(Transcribed page contents)
○ ○ ○ ○ ○

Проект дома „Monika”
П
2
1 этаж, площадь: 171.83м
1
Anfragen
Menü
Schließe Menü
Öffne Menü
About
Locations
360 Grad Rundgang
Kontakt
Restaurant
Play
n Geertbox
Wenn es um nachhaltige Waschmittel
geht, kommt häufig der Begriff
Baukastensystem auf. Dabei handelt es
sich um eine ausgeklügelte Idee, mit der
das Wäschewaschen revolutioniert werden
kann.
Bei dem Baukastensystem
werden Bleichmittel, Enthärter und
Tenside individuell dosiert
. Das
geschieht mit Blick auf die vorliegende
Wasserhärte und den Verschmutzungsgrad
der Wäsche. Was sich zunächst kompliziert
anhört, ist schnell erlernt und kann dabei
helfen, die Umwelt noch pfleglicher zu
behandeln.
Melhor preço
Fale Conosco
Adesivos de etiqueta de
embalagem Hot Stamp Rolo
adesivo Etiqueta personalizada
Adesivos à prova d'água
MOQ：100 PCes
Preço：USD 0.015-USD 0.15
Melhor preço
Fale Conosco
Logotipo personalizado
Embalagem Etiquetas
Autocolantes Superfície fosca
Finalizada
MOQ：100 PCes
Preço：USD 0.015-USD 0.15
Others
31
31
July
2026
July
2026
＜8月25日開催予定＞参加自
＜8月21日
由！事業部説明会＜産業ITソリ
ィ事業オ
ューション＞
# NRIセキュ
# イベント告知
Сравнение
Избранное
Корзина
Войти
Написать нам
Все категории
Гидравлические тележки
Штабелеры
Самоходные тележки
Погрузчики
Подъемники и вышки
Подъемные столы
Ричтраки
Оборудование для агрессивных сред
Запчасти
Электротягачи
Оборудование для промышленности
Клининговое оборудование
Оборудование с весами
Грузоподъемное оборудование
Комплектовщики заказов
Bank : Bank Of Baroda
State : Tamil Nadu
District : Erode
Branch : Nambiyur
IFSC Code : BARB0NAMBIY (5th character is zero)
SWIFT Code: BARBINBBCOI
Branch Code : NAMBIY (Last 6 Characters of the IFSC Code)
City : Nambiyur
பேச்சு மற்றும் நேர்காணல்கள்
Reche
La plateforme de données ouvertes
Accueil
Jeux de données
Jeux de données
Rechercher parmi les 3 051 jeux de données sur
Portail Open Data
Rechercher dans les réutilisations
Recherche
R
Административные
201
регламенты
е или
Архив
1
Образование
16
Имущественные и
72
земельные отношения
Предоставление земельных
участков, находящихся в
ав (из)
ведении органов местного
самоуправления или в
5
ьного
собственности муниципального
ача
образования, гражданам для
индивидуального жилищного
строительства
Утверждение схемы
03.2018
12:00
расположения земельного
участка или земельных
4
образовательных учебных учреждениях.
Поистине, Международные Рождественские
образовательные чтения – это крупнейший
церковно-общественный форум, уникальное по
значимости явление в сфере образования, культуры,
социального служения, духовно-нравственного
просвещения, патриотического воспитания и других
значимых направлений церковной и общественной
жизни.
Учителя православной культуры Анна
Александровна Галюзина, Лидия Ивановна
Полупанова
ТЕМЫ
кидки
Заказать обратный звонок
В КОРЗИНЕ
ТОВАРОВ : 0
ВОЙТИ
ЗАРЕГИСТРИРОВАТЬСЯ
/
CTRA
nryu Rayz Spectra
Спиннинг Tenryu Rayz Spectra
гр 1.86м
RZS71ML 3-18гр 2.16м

○ ○ ○ ○ ○

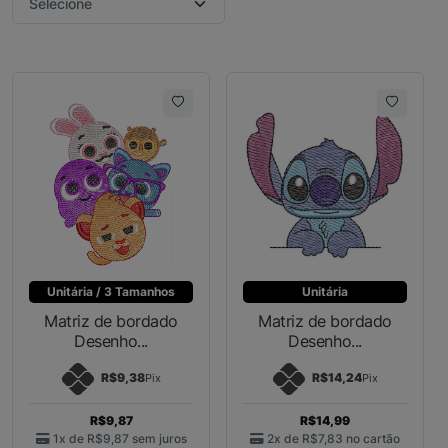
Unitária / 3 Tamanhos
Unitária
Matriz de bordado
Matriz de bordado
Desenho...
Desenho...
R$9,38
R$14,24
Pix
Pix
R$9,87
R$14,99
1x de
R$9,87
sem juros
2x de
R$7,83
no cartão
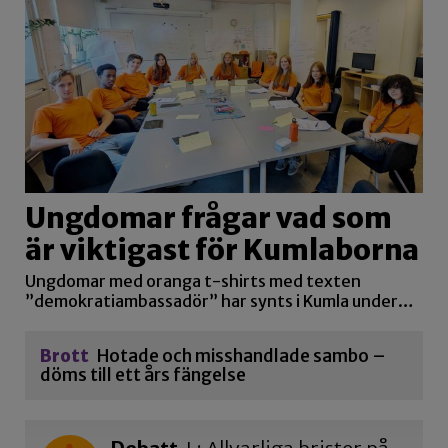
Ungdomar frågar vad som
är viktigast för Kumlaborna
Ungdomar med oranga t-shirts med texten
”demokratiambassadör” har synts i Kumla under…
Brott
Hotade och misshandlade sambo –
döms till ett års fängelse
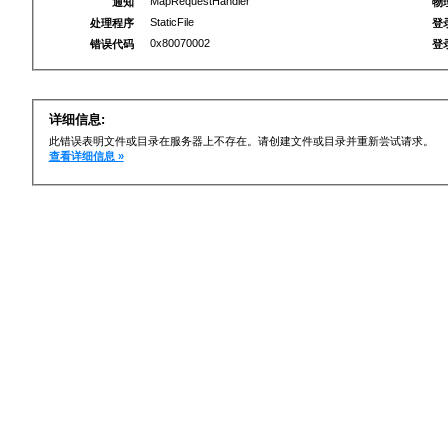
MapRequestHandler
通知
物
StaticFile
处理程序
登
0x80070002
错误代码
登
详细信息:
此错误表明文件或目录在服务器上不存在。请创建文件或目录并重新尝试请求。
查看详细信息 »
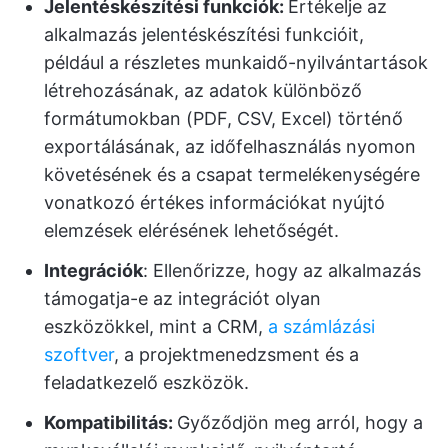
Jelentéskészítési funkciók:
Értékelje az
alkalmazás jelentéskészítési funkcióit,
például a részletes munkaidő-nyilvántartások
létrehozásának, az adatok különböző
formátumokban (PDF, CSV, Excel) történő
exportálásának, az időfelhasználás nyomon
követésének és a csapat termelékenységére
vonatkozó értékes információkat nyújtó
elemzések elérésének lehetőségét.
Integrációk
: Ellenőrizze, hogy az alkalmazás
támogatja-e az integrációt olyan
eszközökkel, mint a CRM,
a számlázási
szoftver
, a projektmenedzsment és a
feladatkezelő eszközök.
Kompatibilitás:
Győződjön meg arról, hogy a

○ ○ ○ ○ ○

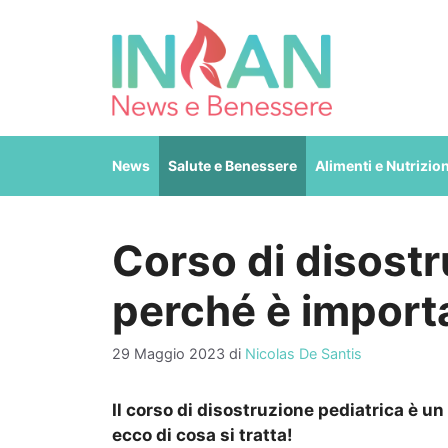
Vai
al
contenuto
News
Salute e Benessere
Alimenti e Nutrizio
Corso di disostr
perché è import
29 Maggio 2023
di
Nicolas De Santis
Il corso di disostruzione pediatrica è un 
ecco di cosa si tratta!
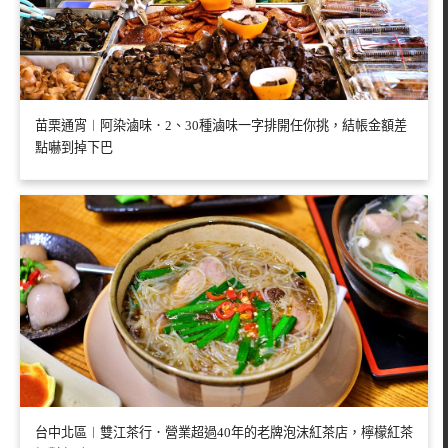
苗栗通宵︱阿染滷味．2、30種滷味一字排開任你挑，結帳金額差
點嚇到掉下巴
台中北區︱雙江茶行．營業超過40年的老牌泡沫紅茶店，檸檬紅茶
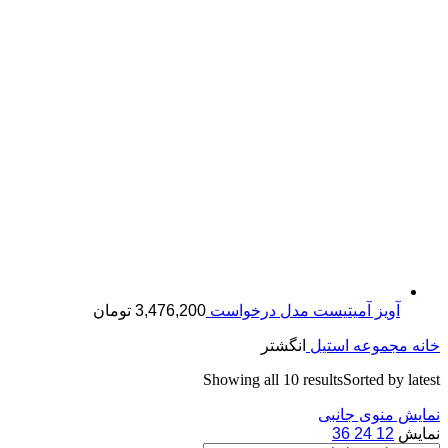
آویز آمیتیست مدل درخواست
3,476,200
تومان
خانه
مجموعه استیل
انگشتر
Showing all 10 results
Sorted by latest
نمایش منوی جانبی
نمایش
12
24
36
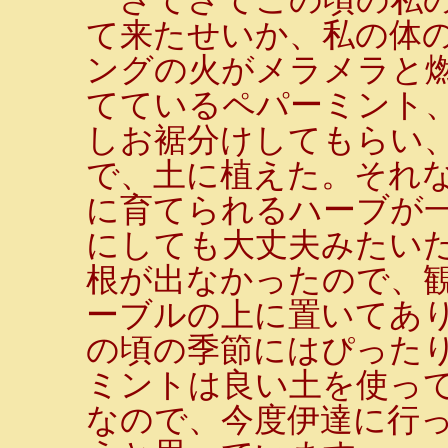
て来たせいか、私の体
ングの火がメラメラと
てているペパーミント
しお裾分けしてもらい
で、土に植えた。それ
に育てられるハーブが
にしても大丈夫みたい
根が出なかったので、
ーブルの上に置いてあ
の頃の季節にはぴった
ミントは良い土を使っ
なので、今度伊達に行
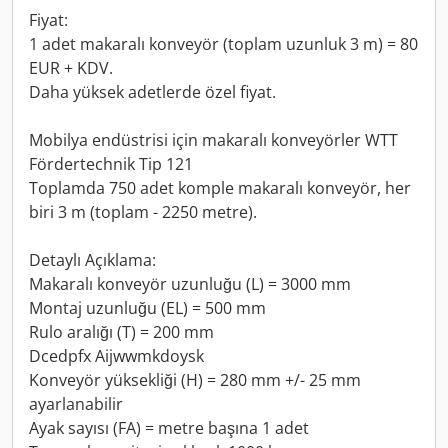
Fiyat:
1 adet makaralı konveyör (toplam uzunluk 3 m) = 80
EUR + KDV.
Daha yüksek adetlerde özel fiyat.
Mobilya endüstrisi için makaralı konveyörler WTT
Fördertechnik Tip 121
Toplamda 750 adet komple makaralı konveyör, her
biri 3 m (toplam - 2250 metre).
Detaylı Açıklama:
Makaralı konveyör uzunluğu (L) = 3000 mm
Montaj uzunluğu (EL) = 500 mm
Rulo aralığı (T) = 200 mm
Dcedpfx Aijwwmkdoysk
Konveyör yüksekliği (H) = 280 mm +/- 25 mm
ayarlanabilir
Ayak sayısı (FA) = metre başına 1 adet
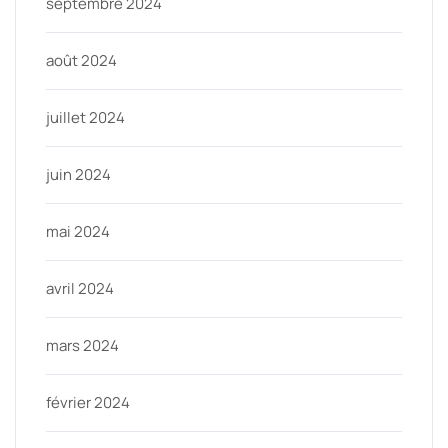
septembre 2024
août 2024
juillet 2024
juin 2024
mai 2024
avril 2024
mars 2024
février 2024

○ ○ ○ ○ ○

Please, from the entries above, set down exactly the lines from the one containing "embalagem Hot Stamp Rolo" through the one containing "IFSC Code : BARB0NAMBIY", and only those.

Response
embalagem Hot Stamp Rolo
adesivo Etiqueta personalizada
Adesivos à prova d'água
MOQ：100 PCes
Preço：USD 0.015-USD 0.15
Melhor preço
Fale Conosco
Logotipo personalizado
Embalagem Etiquetas
Autocolantes Superfície fosca
Finalizada
MOQ：100 PCes
Preço：USD 0.015-USD 0.15
Others
31
31
July
2026
July
2026
＜8月25日開催予定＞参加自
＜8月21日
由！事業部説明会＜産業ITソリ
ィ事業オ
ューション＞
# NRIセキュ
# イベント告知
Сравнение
Избранное
Корзина
Войти
Написать нам
Все категории
Гидравлические тележки
Штабелеры
Самоходные тележки
Погрузчики
Подъемники и вышки
Подъемные столы
Ричтраки
Оборудование для агрессивных сред
Запчасти
Электротягачи
Оборудование для промышленности
Клининговое оборудование
Оборудование с весами
Грузоподъемное оборудование
Комплектовщики заказов
Bank : Bank Of Baroda
State : Tamil Nadu
District : Erode
Branch : Nambiyur
IFSC Code : BARB0NAMBIY (5th character is zero)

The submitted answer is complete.